University achievements were especially meaningful after a difficult few years
While listing off Idaho State’s recent accomplishments, Satterlee took time to recognize the toll of the past few years – made especially difficult because of the pandemic – on faculty and staff.
“I need to acknowledge … that this success has come at a cost to everyone,” he said. “I think everyone is a bit tired. Everyone is facing some level of burnout even.” But, he said, “We’re all in this together and will keep fighting for that future we all want.”
He urged faculty to focus on the past year’s highlights:
- Accreditation was reaffirmed last fall, an achievement that took years of effort.

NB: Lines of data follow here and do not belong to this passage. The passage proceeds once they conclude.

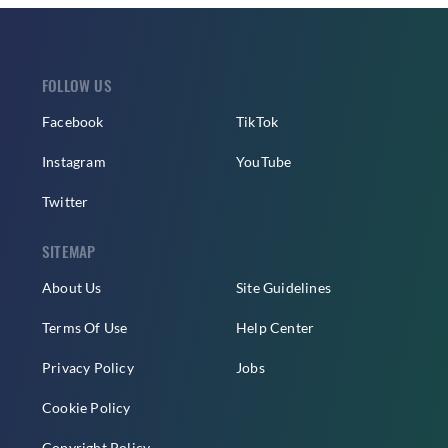
FOLLOW US
Facebook
TikTok
Instagram
YouTube
Twitter
SITEMAP
About Us
Site Guidelines
Terms Of Use
Help Center
Privacy Policy
Jobs
Cookie Policy
Copyright Policy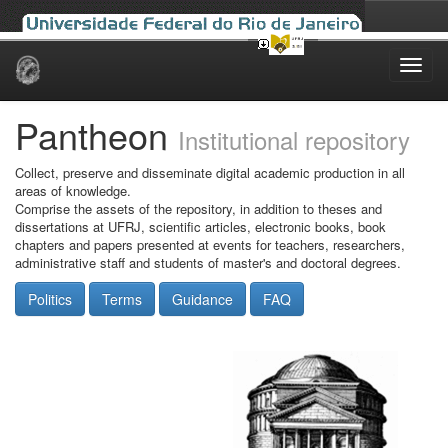
Skip
navigation
Pantheon
Institutional repository
Collect, preserve and disseminate digital academic production in all
areas of knowledge.
Comprise the assets of the repository, in addition to theses and
dissertations at UFRJ, scientific articles, electronic books, book
chapters and papers presented at events for teachers, researchers,
administrative staff and students of master's and doctoral degrees.
Politics
Terms
Guidance
FAQ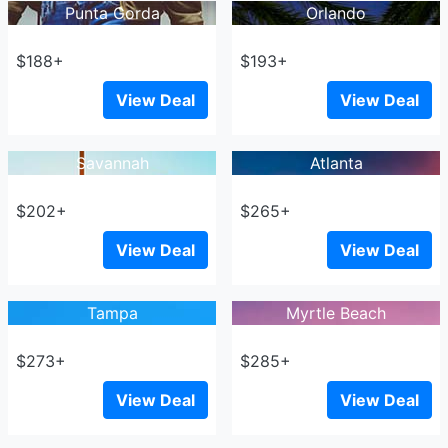
Punta Gorda
Orlando
$188+
$193+
View Deal
View Deal
Savannah
Atlanta
$202+
$265+
View Deal
View Deal
Tampa
Myrtle Beach
$273+
$285+
View Deal
View Deal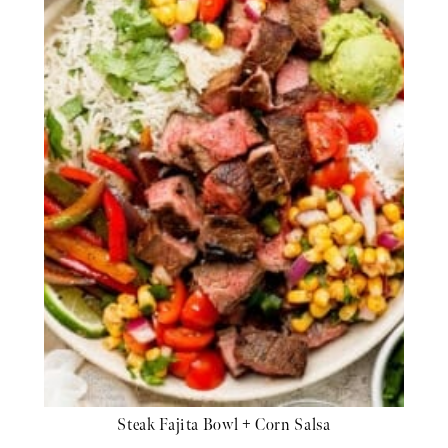
Steak Fajita Bowl + Corn Salsa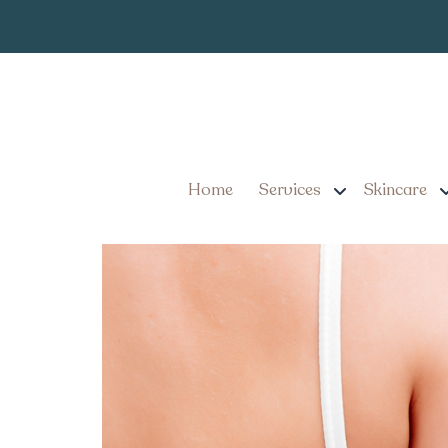
Best Laser Ha
Tag:
Pennsylvania
5 Things to Know About 
Home
Services
Skincare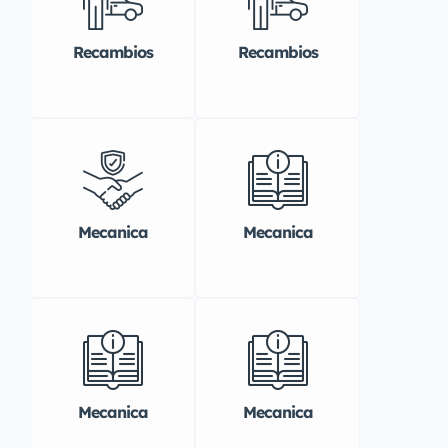
Recambios
Recambios
Mecanica
Mecanica
Mecanica
Mecanica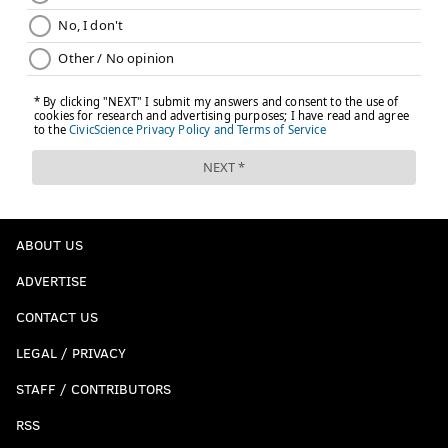
ABOUT US
ADVERTISE
CONTACT US
LEGAL / PRIVACY
STAFF / CONTRIBUTORS
RSS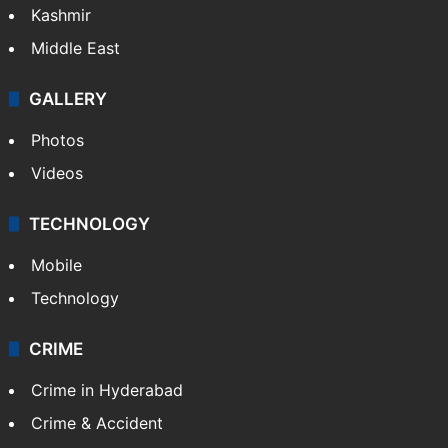
Kashmir
Middle East
GALLERY
Photos
Videos
TECHNOLOGY
Mobile
Technology
CRIME
Crime in Hyderabad
Crime & Accident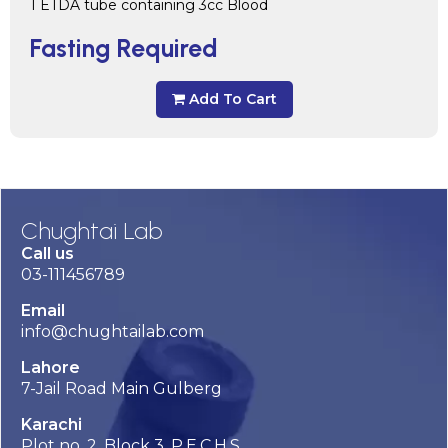
1 ETDA tube containing 3cc Blood
Fasting Required
Add To Cart
Chughtai Lab
Call us
03-111456789
Email
info@chughtailab.com
Lahore
7-Jail Road Main Gulberg
Karachi
Plot no. 2, Block 3, P.E.C.H.S,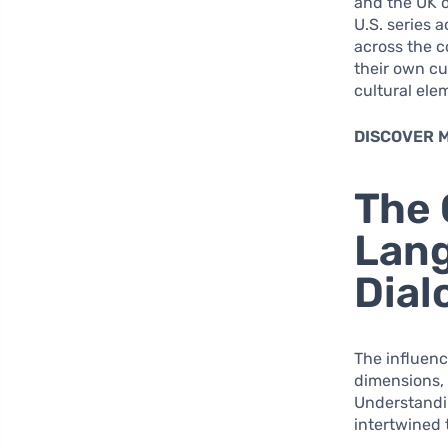
and the UK o
U.S. series a
across the c
their own cu
cultural ele
DISCOVER 
The 
Lang
Dial
The influenc
dimensions, 
Understandi
intertwined 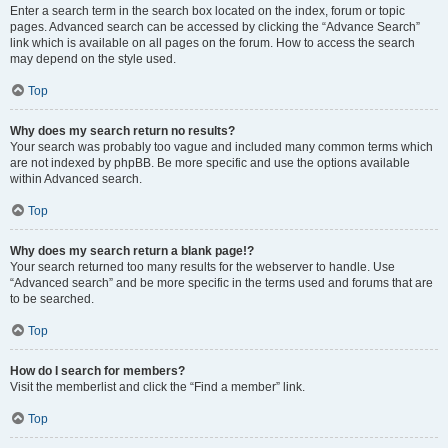
Enter a search term in the search box located on the index, forum or topic
pages. Advanced search can be accessed by clicking the “Advance Search”
link which is available on all pages on the forum. How to access the search
may depend on the style used.
Top
Why does my search return no results?
Your search was probably too vague and included many common terms which
are not indexed by phpBB. Be more specific and use the options available
within Advanced search.
Top
Why does my search return a blank page!?
Your search returned too many results for the webserver to handle. Use
“Advanced search” and be more specific in the terms used and forums that are
to be searched.
Top
How do I search for members?
Visit the memberlist and click the “Find a member” link.
Top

- Academic colleges and departments had their own unique successes – like the College of Arts and Letters facilitating distance learning for rural students; the College of Education providing scholarships for paraprofessionals to become teachers; and the graduate school enrolling its largest ever class last fall.

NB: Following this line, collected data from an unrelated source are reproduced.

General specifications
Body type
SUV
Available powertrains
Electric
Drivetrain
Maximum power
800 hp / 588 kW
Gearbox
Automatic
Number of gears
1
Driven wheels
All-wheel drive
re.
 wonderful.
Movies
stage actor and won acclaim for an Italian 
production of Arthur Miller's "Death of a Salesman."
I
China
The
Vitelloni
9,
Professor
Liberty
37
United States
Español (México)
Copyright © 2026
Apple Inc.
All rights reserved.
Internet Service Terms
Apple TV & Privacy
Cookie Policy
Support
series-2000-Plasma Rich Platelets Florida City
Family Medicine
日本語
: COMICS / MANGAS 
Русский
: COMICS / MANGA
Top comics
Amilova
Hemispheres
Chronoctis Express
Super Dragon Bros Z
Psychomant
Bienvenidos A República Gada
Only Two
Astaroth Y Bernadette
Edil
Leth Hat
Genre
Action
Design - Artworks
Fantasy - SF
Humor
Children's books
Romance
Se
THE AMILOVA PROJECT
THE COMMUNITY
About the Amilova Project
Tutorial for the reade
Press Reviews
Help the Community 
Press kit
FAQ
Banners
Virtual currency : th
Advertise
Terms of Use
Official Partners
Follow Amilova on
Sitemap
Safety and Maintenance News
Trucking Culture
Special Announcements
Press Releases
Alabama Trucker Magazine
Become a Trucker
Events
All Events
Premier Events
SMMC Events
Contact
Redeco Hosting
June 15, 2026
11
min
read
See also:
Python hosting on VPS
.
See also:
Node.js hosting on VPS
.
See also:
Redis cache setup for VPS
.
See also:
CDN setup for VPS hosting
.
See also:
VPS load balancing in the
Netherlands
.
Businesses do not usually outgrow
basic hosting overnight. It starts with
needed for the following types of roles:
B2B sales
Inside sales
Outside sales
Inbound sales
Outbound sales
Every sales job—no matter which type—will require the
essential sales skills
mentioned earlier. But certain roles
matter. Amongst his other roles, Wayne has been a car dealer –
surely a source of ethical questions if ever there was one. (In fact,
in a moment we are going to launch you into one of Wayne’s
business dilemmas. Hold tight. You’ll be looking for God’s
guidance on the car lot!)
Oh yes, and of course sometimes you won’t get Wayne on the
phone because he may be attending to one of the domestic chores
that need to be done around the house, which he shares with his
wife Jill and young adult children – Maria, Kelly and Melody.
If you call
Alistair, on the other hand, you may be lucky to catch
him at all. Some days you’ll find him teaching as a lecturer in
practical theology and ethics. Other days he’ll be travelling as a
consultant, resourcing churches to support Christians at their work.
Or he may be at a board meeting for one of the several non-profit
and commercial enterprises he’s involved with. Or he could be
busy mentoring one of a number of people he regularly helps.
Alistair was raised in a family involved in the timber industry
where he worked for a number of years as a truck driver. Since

- A new five-year strategic plan – which included a mission, vision, and values — was approved by the State Board in June.
- A new campus facilities master plan lays out upcoming improvements, such as making a plaza on 9th Avenue and upgrading the Red Hill trail system.
- Idaho State raised $450,000 to pay academic advisers after the Legislature turned down the university’s request for funding. Satterlee openly criticized the legislators’ decision.
- Fall 2021 retention rates were up by about 3 to 7 percentage points in each college (when compared to the previous five-year average).
- The number of students with a first-semester GPA under 2.0 has dropped.
- A mentor program aimed at first-year students is growing and will be provided for this fall’s entire incoming class.
“We are a tiger team that fought through the last few years of adversity,” Satterlee said. “Our graduated students are living proof of why that fight was worth it.”
Afterward, attendees were treated to a free lunch on the quad. Enjoying her lunch, Olson said she appreciated the reminders of all the accomplishments from the past year.
“We get so down in the dirt sometimes that we forget to take a step back and see the whole picture,” she said.
Satterlee’s speech is available to watch in full on the University’s YouTube page.